How Cash Advance Loans Work
Companies that offer cash advances are banking on the future earnings of your business. After you receive your loan, the lender will receive a percentage of your monthly credit card sales until the principal and interest are completely paid off. The repayment process is handled automatically through your credit card processing system, which eliminates the need for mailing in a regular payment to the lender.
Things to discuss
As is the case with any credit application, it really pays to read the fine print associated with cash advance loans. After you read the loan agreement, ask your lender about the following items:
- Interest Rate: It's not uncommon for the interest on a cash advance loan to exceed 40 percent, which makes it essential to shop around and negotiate with lenders for the best rate possible.
- Percentage Collected: Don't let the amount of credit card sales you pay each month push your monthly cash flow into the red.

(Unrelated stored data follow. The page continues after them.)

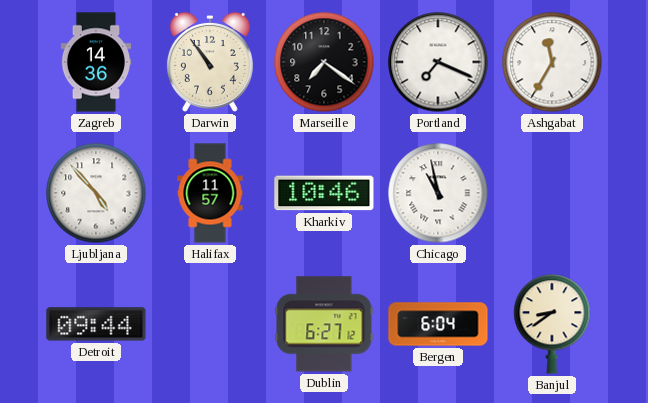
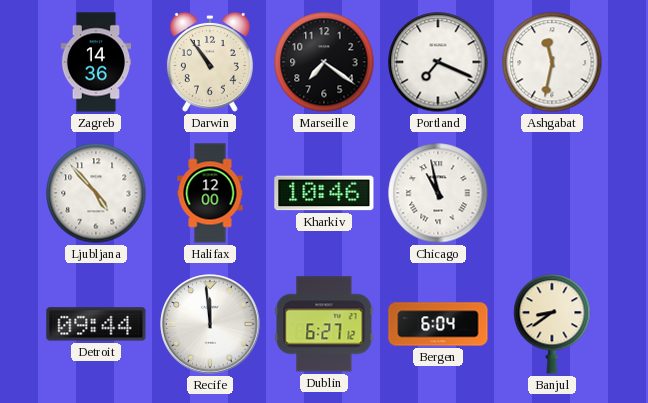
Ashgabat: 11:35 -> 11:32
Halifax: 11:57 -> 12:00
Recife: none -> 11:59
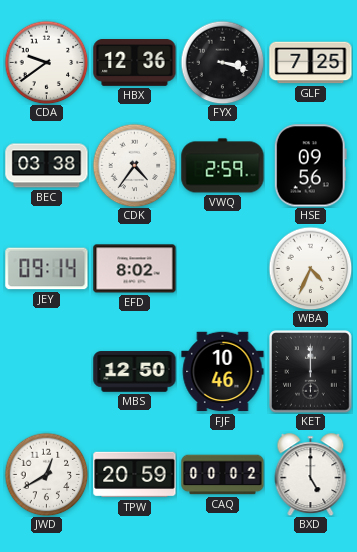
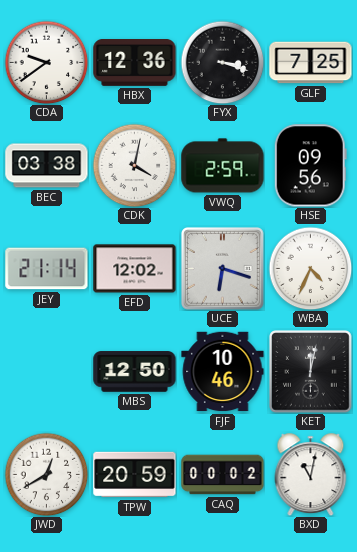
CDK: 4:36 -> 4:02
JEY: 09:14 -> 21:14
EFD: 8:02 -> 12:02
UCE: none -> 6:18
KET: 12:00 -> 12:02
BXD: 5:00 -> 11:02
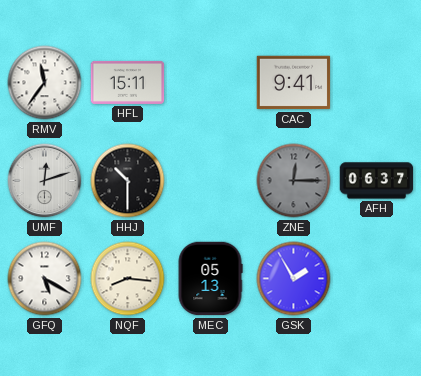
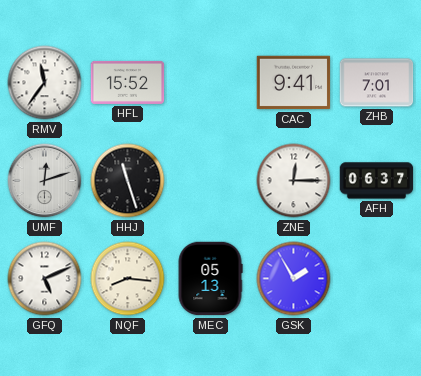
HFL: 15:11 -> 15:52
ZHB: none -> 7:01
HHJ: 10:30 -> 11:27
ZNE dial: grey -> white
GFQ: 5:20 -> 5:11
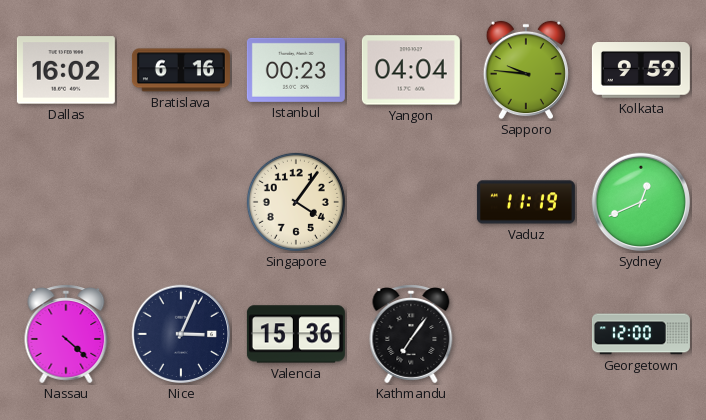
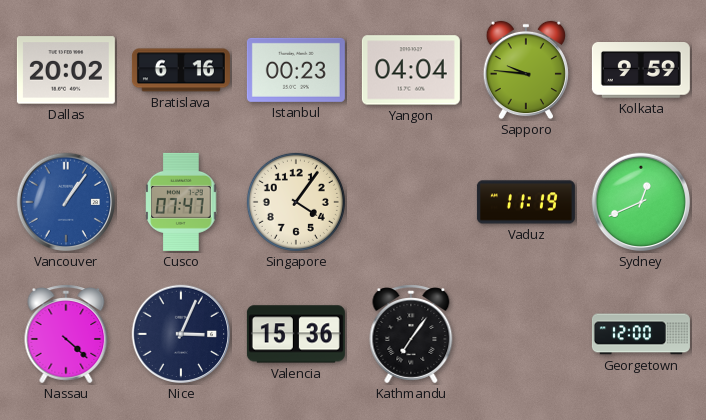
Dallas: 16:02 -> 20:02
Vancouver: none -> 1:06
Cusco: none -> 07:47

When applying for the loan, make sure that your estimated sales will cover your payment each month and that you aren't borrowing more than you can afford to pay back. Some companies also reserve the right to increase the monthly percentage at their discretion, so ask the lender about setting a fixed rate.
- Balloon Payments: Loan agreements sometimes include a clause that gives the lender the right to request the balance due in full during the life of the loan. Deflate these balloon payments if possible and, in the event you have to close your business, make sure that a cash advance can be converted into a different kind of loan.
Checking out potential lenders
There are many companies offering cash advance loans to businesses, so it's essential to do your due diligence and investigate the history of potential lenders. By using Google, Yahoo and other search engines you can look for articles, comments and blog postings about the lending history of a particular company.
Arguably, the best resource is the Better Business Bureau (BBB), which can provide you with detailed reports on a specific company. Many legitimate lenders also are members of this organization while less-than-scrupulous companies will not have the BBB Seal of Approval.